Born January 4th 1930, Lillian Ann Baumbach grew up in Arlington, Virginia as the daughter of W.J. Baumbach, founder of the company W.J. Baumbach Plumbing and Heating. Constantly surrounded by plumbers, her father, uncles, and cousins all worked in the profession, little Lillian Baumbach quickly learnt the tricks of the trade. An article by Louise Daniels, published when Baumbach was 30, tells of how she fixed a shower drain at just two years old.[1]

“Lillian and her aunt were home alone one day when the shower drain acted up. Quick as a wink the toddler found the “plumber’s friend” and fixed the clogged pipe good as new.”[2]

At 12, she began working for her father as an apprentice, accompanying him to jobs, emergency call outs, and flooded basements. It was at this age that she received her first full-fledged plumber’s kit. Over the years she progressed to the positions of journey-man and then service manager. Aged just 21, she passed the exam that would make her the first woman licensed as a Master Plumber in the USA. Lillian Baumbach was one of only three people in her otherwise all-male class of twenty to pass the exam.
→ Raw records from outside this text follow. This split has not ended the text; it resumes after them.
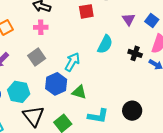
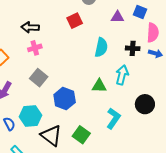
purple triangle: (129, 19) -> (117, 17), turned -40
cyan arrow: (72, 62) -> (122, 75), moved
green triangle: (79, 92) -> (99, 86), moved
cyan L-shape: (98, 116) -> (113, 118), turned -50

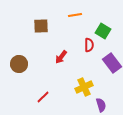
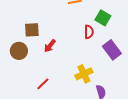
brown square: (41, 26) -> (32, 30), moved
red arrow: (61, 57) -> (50, 46), moved

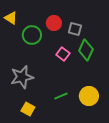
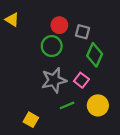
green circle: (32, 35) -> (52, 46), moved
pink square: (63, 54) -> (81, 80), moved
gray star: (22, 77) -> (54, 80), moved

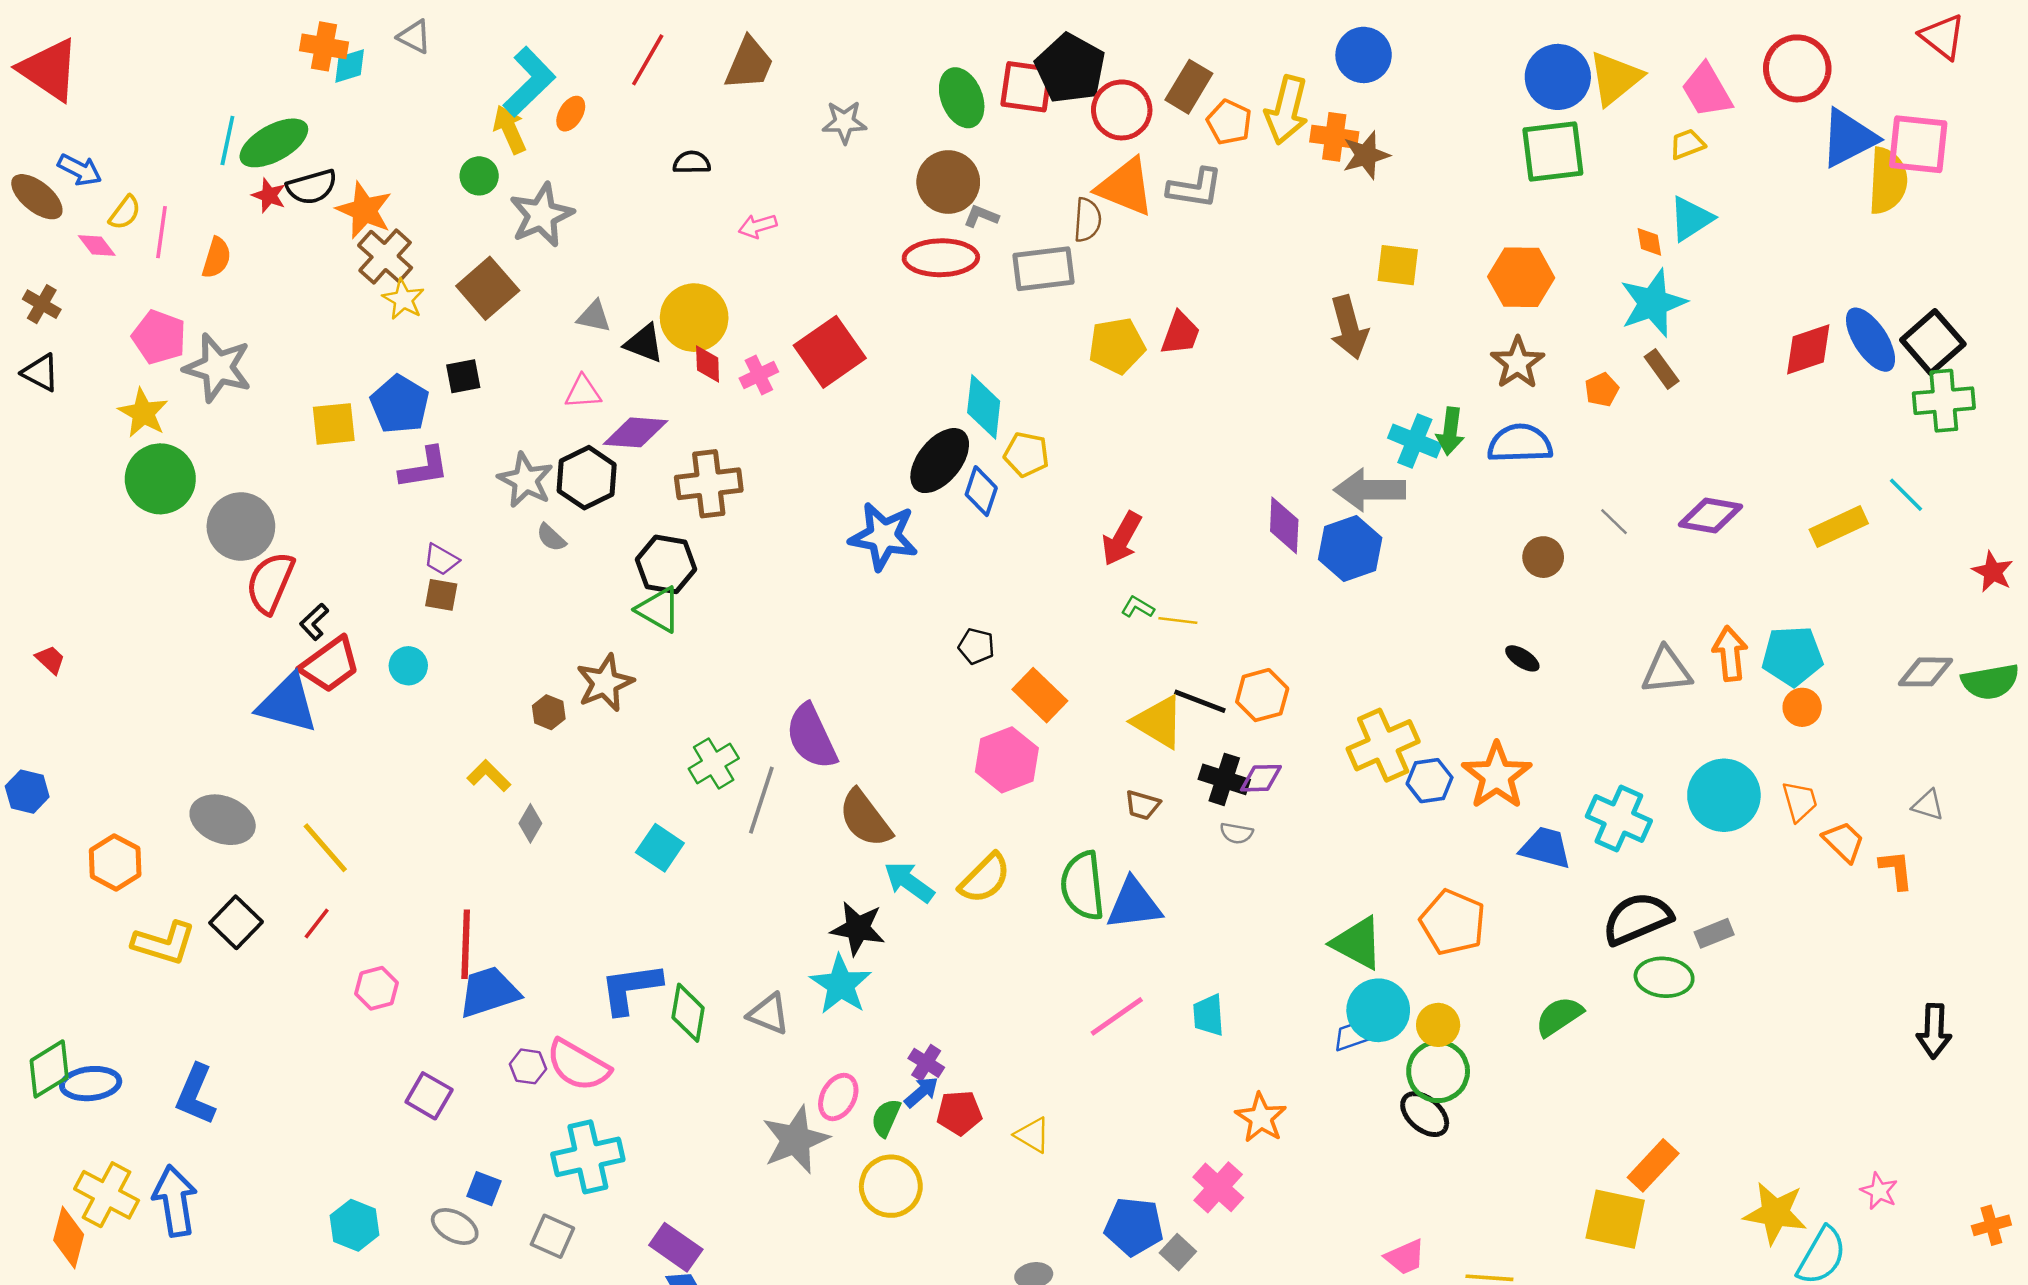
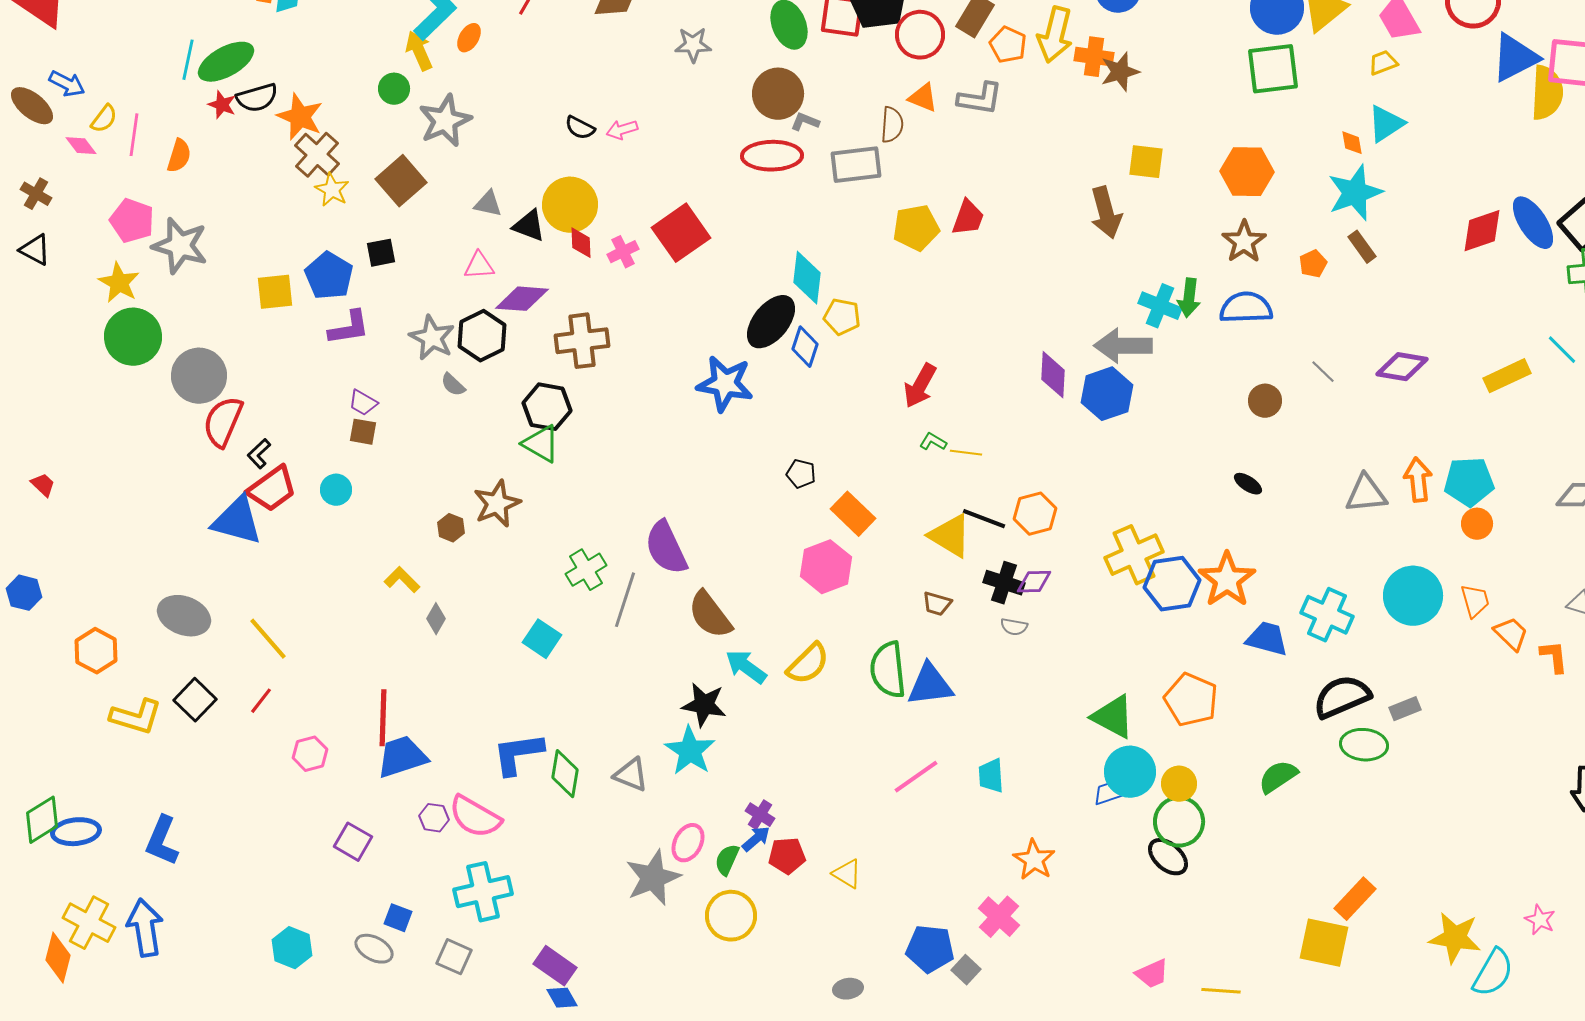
black semicircle: (692, 162) -> (580, 128), moved, turned -152
orange triangle: (1125, 187) -> (923, 98), size x0.6
blue hexagon: (1430, 781) -> (1172, 584), size x1.5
News of Lillian Baumbach’s unprecedented achievement made national and international news. Nicknamed the “Pretty Plumber” (many articles about Baumbach noted her attractiveness, incidentally, the physical attributes of her father and husband were not described), she was soon inundated with letters from fans in the USA, Australia, Germany, Korea, and France. Many of the letters Baumbach received were from men asking for photos and inviting her on dates; though she also received letters of congratulations and encouragement from women and some fans even wrote to request her advice and expertise. Thanks to her newfound fame, Baumbach made appearances on two local television programs, the national TV show What’s My Line? and, to her joy, was interviewed by Walter Cronkite. She also featured on a radio broadcast, posed as a cover girl for a national plumbing magazine, and published an article titled Helpful Plumbing Hints for Housewives.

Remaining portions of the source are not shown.